From a content perspective, The Passing matches the other campaigns, mostly. Some players will no doubt complain about its length at three missions – rather than the customary five missions per campaign of the retail release – and a single playthrough will probably take you between 30 and 45 minutes once you know your way around. However, for multiplayer fans, The Passing is a godsend for times when you don’t have a spare hour and a half to play a full match.
Length notwithstanding, The Passing is on par with the other Left 4 Dead 2 campaigns. There’s a campaign-specific gun (the M60, which is ridiculously powerful but can’t be reloaded, making it suitable in very particular areas), and a new melee weapon, the golf club. A new uncommon Infected makes an appearance, the oh-so-appropriate Fallen Survivor. These poor slobs carry weapons and equipment from their cut-short stints as zombie killers (which you can pick up once they’re downed). There are also several new achievements for both Steam and 360 versions of the game.

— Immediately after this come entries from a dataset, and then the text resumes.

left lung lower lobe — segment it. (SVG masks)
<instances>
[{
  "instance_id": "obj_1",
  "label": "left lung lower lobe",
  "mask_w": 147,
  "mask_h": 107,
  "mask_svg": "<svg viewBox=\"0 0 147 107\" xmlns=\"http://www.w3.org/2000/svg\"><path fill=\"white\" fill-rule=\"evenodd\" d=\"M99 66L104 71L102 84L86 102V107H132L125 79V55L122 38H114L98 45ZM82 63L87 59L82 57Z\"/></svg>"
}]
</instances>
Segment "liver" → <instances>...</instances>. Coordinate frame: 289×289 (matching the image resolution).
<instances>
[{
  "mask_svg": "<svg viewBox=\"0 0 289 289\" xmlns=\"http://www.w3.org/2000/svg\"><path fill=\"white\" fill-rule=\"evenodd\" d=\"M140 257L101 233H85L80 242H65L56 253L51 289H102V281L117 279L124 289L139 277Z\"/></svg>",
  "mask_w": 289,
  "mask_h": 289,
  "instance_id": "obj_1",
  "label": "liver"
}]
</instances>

Mutations are The Passing’s final gameplay addition. Reminiscent of Bungie’s special playlists for Halo 3, Mutations are weekly game types that feature particular quirks and changes to match settings, available for all campaigns. Valve has reportedly compiled 20 of these variants to roll out, the first of which is Realism VS, which applies the campaign’s Realism mode to adversarial multiplayer. Exclusive to owners of The Passing, Mutations alone may warrant a purchase from the more dedicated L4D2 fanbase on Xbox 360. Valve was even kind enough to add a blog page to the game detailing that week’s Mutation playlist.

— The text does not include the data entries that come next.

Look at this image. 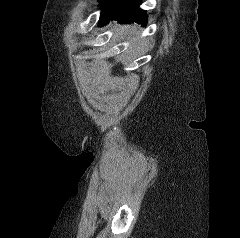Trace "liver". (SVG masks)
<instances>
[{
	"label": "liver",
	"mask_w": 240,
	"mask_h": 238,
	"mask_svg": "<svg viewBox=\"0 0 240 238\" xmlns=\"http://www.w3.org/2000/svg\"><path fill=\"white\" fill-rule=\"evenodd\" d=\"M126 26H121L120 29L121 31L125 30Z\"/></svg>",
	"instance_id": "liver-1"
}]
</instances>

Of course, all the little additions and tweaks are nice, but what stands out are Valve’s subtle efforts to create a believable post-apocalyptic nightmare, both through environmental cues such as messages from other humans since gone and destroyed remnants of normal life, and the dialogue between the Survivors. This is where The Passing is strongest; there’s a menagerie of Easter-eggs and zombie in-jokes hidden throughout the campaign as well as a number of funny and occasionally haunting set pieces and scenarios – the wedding in the park sticks out to me in particular, with its cast-aside chairs and bride. There’s an over-arching theme in The Passing of failed attempts at resistance, with evidence everywhere of normal people making last stands against the infected horde. This ties into The Passing’s main event (as does the clear implication of a passing of the proverbial torch), if you will: the meeting of the Survivors.
Valve never specifically promised much for The Passing, other than a little insight into the Survivors from the first game and at least one major death, and that’s almost all that they’ve given players. The original Survivors serve mainly as bookends to the campaign, though they do see a bit of action in The Passing’s climax. It’s fortunate then that the interaction we do get between survivors old and new is so satisfying. The conversations and banter are fun and serve to add new wrinkles and personalities to both generations. As a crossover, it’s not quite spectacular, but it is a lot of fun. As for the death, I won’t spoil it here, and Valve has done a great job of muddying the waters by releasing different versions of the campaign’s poster with varying original Survivors missing. There’s no ambiguity here though; it’s difficult not to stumble on the departed member of the original four. Valve manages to give the scene a mild sort of dignity, even with the mayhem occurring around it.
PC gamers get The Passing for free, and even if it wasn’t gratis, it would be worth an investment. For 360 owners, I’m happy to help you breathe a sigh of relief when I say that The Passing is an excellent, meaningful addition to Left 4 Dead 2, and worth the 560 Microsoft Point asking price. Get it, play it, and play it again. And when you have time, pour one out for dear departed ********.